** ABOUT THIS TASK **
Gather all lines in the entries that include the word "Dauer".

** TASK INPUT **

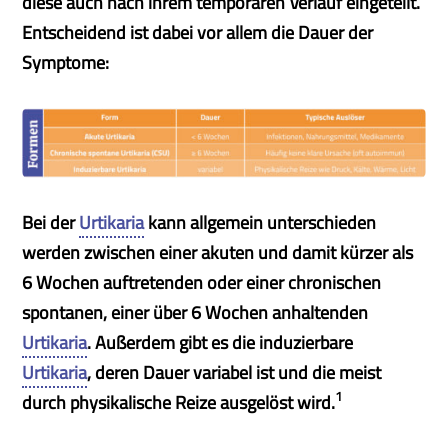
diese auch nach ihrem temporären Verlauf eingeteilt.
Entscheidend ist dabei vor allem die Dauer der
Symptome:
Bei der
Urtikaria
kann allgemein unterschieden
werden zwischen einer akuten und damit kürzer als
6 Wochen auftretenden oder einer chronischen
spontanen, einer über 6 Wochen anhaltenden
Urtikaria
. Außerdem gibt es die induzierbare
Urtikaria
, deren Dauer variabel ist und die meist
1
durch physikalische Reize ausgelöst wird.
---
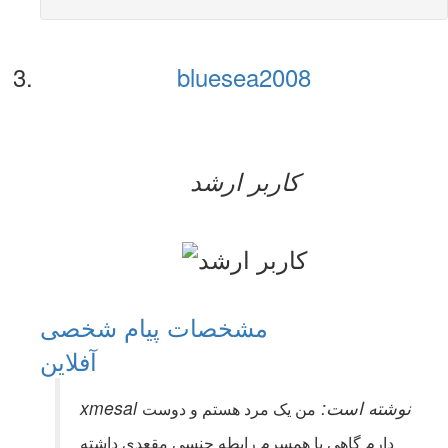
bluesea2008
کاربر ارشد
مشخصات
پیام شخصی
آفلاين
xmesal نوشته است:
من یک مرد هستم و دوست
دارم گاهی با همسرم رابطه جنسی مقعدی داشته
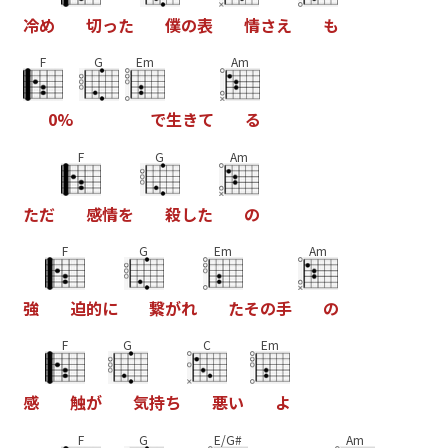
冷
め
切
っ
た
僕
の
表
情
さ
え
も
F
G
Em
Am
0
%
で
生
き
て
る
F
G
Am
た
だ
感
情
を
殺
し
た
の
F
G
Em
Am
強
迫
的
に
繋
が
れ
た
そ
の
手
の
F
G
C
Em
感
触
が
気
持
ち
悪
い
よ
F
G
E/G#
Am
...
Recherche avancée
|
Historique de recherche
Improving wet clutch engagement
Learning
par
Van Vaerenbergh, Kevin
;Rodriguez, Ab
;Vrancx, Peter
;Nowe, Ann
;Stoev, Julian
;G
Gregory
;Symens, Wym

** WRITTEN RESPONSE **
Entscheidend ist dabei vor allem die Dauer der
, deren Dauer variabel ist und die meist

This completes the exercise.